Published online Sep 28, 2015. doi: 10.3748/wjg.v21.i36.10336
Peer-review started: March 26, 2015
First decision: May 18, 2015
Revised: May 26, 2015
Accepted: August 28, 2015
Article in press: August 31, 2015
Published online: September 28, 2015
Processing time: 188 Days and 0.1 Hours
Sorafenib is the current standard treatment for advanced hepatocellular carcinoma (HCC), but its efficacy is modest with low response rates and short response duration. Predictive biomarkers for sorafenib efficacy are necessary. However, efforts to determine biomarkers for sorafenib have led only to potential candidates rather than clinically useful predictors. Studies based on patient cohorts identified the potential of blood levels of angiopoietin-2, hepatocyte growth factor, insulin-like growth factor-1, and transforming growth factor-β1 for predicting sorafenib efficacy. Alpha-fetoprotein response, dynamic contrast-enhanced magnetic resonance imaging, and treatment-related side effects may serve as early surrogate markers. Novel approaches based on super-responders or experimental mouse models may provide new directions in biomarker research. These studies identified tumor amplification of FGF3/FGF4 or VEGFA and tumor expression of phospho-Mapk14 and phospho-Atf2 as possible predictive markers that await validation. A group effort that considers various prognostic factors and proper collection of tumor tissues before treatment is imperative for the success of future biomarker research in advanced HCC.

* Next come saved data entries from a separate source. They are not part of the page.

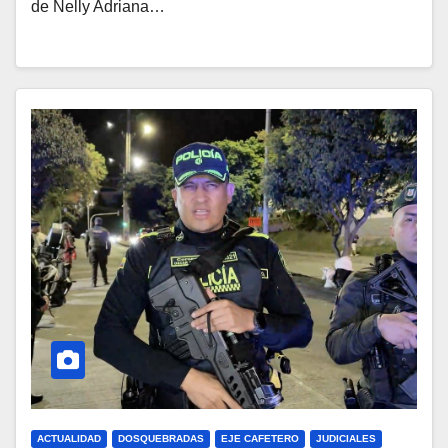
de Nelly Adriana…
ACTUALIDAD
DOSQUEBRADAS
EJE CAFETERO
JUDICIALES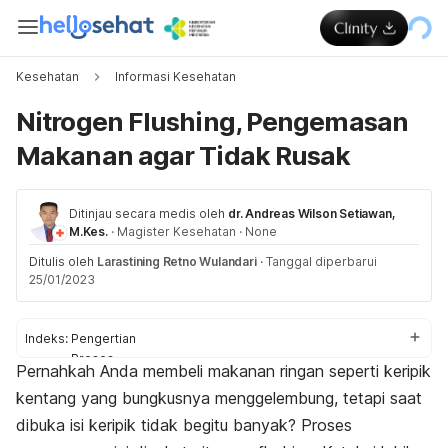
Kesehatan
Informasi Kesehatan
Nitrogen Flushing, Pengemasan
Makanan agar Tidak Rusak
Ditinjau secara medis oleh
dr. Andreas Wilson Setiawan,
M.Kes.
·
Magister Kesehatan
·
None
Ditulis oleh
Larastining Retno Wulandari
·
Tanggal diperbarui
25/01/2023
Indeks:
Pengertian
Proses
Pernahkah Anda membeli makanan ringan seperti keripik
Kegunaan
kentang yang bungkusnya menggelembung, tetapi saat
Keamanan
Perbedaan dengan jajanan nitrogen
dibuka isi keripik tidak begitu banyak? Proses
Efek membuka kemasan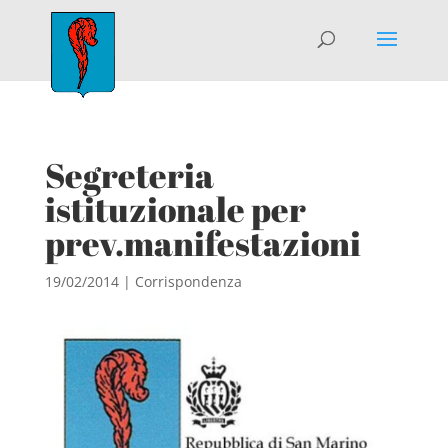
Segreteria
istituzionale per
prev.manifestazioni
19/02/2014
|
Corrispondenza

Core tip: A predictive biomarker of sorafenib efficacy in advanced hepatocellular carcinoma is a clinical unmet need. Previous studies identified the potential of blood levels of angiopoietin-2, hepatocyte growth factor, insulin-like growth factor-1, and transforming growth factor-β1 for predicting sorafenib efficacy. Alpha-fetoprotein response, dynamic contrast-enhanced magnetic resonance imaging, and treatment-related side effects may serve as early surrogate markers. Novel approaches based on super-responders or experimental mouse models may provide new research directions. A group effort that considers various prognostic factors and proper collection of tumor tissues before treatment is imperative for the success of future biomarker research in advanced hepatocellular carcinoma.